Work to complete: Repeat every record exactly, but keep images out of the copy.
*** Opening of Supplied entries ***
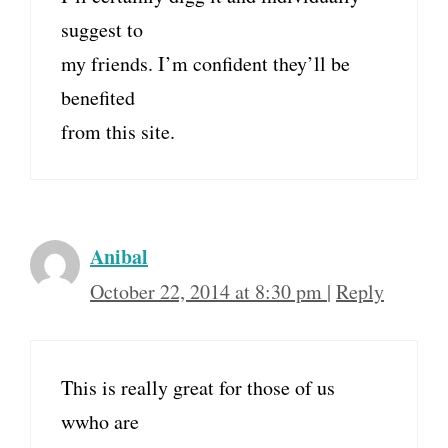
suggest to
my friends. I’m confident they’ll be
benefited
from this site.
Anibal
October 22, 2014 at 8:30 pm
|
Reply
This is really great for those of us
wwho are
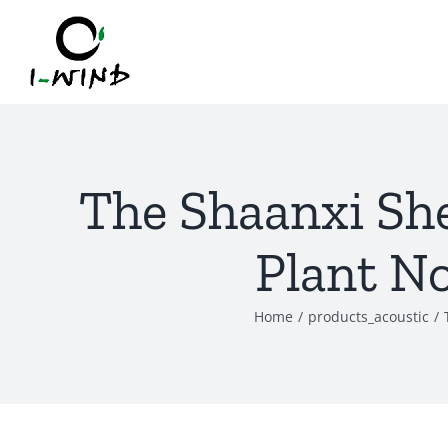
Skip
to
content
The Shaanxi Sh
Plant No
Home
/
products_acoustic
/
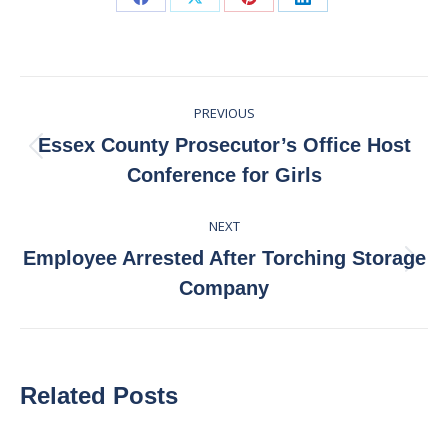
Share
Share
Share
Share
on
on
on
on
Facebook
X
Pinterest
LinkedIn
Post
PREVIOUS
navigation
Essex County Prosecutor’s Office Host
Previous
Conference for Girls
post:
NEXT
Employee Arrested After Torching Storage
Next
Company
post:
Related Posts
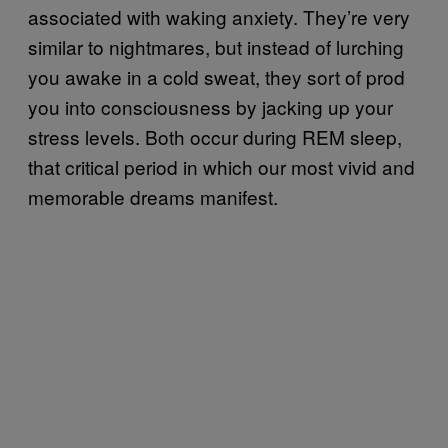
associated with waking anxiety. They’re very
similar to nightmares, but instead of lurching
you awake in a cold sweat, they sort of prod
you into consciousness by jacking up your
stress levels. Both occur during REM sleep,
that critical period in which our most vivid and
memorable dreams manifest.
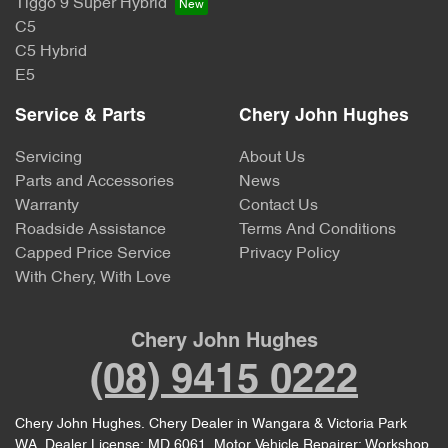
Tiggo 9 Super Hybrid
C5
C5 Hybrid
E5
Service & Parts
Chery John Hughes
Servicing
About Us
Parts and Accessories
News
Warranty
Contact Us
Roadside Assistance
Terms And Conditions
Capped Price Service
Privacy Policy
With Chery, With Love
Chery John Hughes
(08) 9415 0222
Chery John Hughes
.
Chery Dealer
in
Wangara & Victoria Park
WA
.
Dealer License:
MD 6061
.
Motor Vehicle Repairer:
Workshop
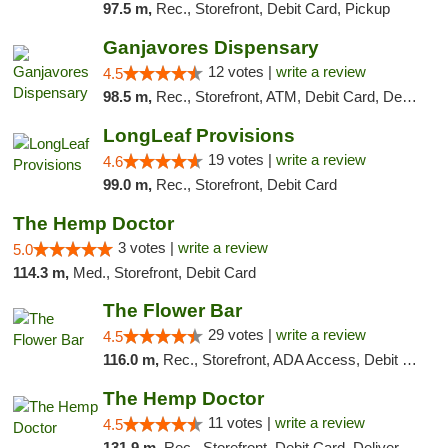
97.5 m,
Rec., Storefront, Debit Card, Pickup
Ganjavores Dispensary
12 votes |
write a review
4.5
98.5 m,
Rec., Storefront, ATM, Debit Card, Delivery, Pickup
LongLeaf Provisions
19 votes |
write a review
4.6
99.0 m,
Rec., Storefront, Debit Card
The Hemp Doctor
3 votes |
write a review
5.0
114.3 m,
Med., Storefront, Debit Card
The Flower Bar
29 votes |
write a review
4.5
116.0 m,
Rec., Storefront, ADA Access, Debit Card, Delivery, Pickup
The Hemp Doctor
11 votes |
write a review
4.5
131.9 m,
Rec., Storefront, Debit Card, Delivery, Pickup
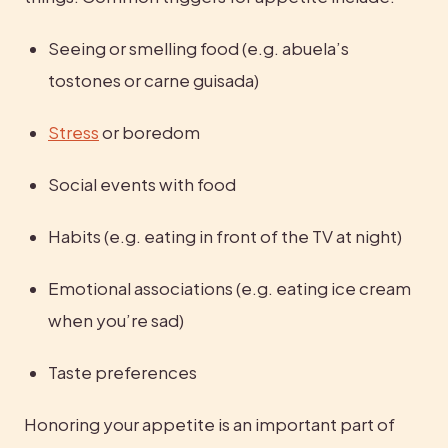
Seeing or smelling food (e.g. abuela’s 
tostones or carne guisada)
Stress
 or boredom
Social events with food
Habits (e.g. eating in front of the TV at night)
Emotional associations (e.g. eating ice cream 
when you’re sad)
Taste preferences
Honoring your appetite is an important part of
*** Close of Supplied entries ***
Solution to the exercise:
suggest to
my friends. I’m confident they’ll be
benefited
from this site.
Anibal
October 22, 2014 at 8:30 pm
|
Reply
This is really great for those of us
wwho are
Skip
to
content
The Shaanxi Sh
Plant No
Home
/
products_acoustic
/
Share
Share
Share
Share
on
on
on
on
Facebook
X
Pinterest
LinkedIn
Post
PREVIOUS
navigation
Essex County Prosecutor’s Office Host
Previous
Conference for Girls
post:
NEXT
Employee Arrested After Torching Storage
Next
Company
post:
Related Posts
associated with waking anxiety. They’re very
similar to nightmares, but instead of lurching
you awake in a cold sweat, they sort of prod
you into consciousness by jacking up your
stress levels. Both occur during REM sleep,
that critical period in which our most vivid and
memorable dreams manifest.
Tiggo 9 Super Hybrid
C5
C5 Hybrid
E5
Service & Parts
Chery John Hughes
Servicing
About Us
Parts and Accessories
News
Warranty
Contact Us
Roadside Assistance
Terms And Conditions
Capped Price Service
Privacy Policy
With Chery, With Love
Chery John Hughes
(08) 9415 0222
Chery John Hughes
.
Chery Dealer
in
Wangara & Victoria Park
WA
.
Dealer License:
MD 6061
.
Motor Vehicle Repairer:
Workshop
97.5 m,
Rec., Storefront, Debit Card, Pickup
Ganjavores Dispensary
12 votes |
write a review
4.5
98.5 m,
Rec., Storefront, ATM, Debit Card, Delivery, Pickup
LongLeaf Provisions
19 votes |
write a review
4.6
99.0 m,
Rec., Storefront, Debit Card
The Hemp Doctor
3 votes |
write a review
5.0
114.3 m,
Med., Storefront, Debit Card
The Flower Bar
29 votes |
write a review
4.5
116.0 m,
Rec., Storefront, ADA Access, Debit Card, Delivery, Pickup
The Hemp Doctor
11 votes |
write a review
4.5
131.9 m,
Rec., Storefront, Debit Card, Delivery, Pickup
Seeing or smelling food (e.g. abuela’s 
tostones or carne guisada)
Stress
 or boredom
Social events with food
Habits (e.g. eating in front of the TV at night)
Emotional associations (e.g. eating ice cream 
when you’re sad)
Taste preferences
Honoring your appetite is an important part of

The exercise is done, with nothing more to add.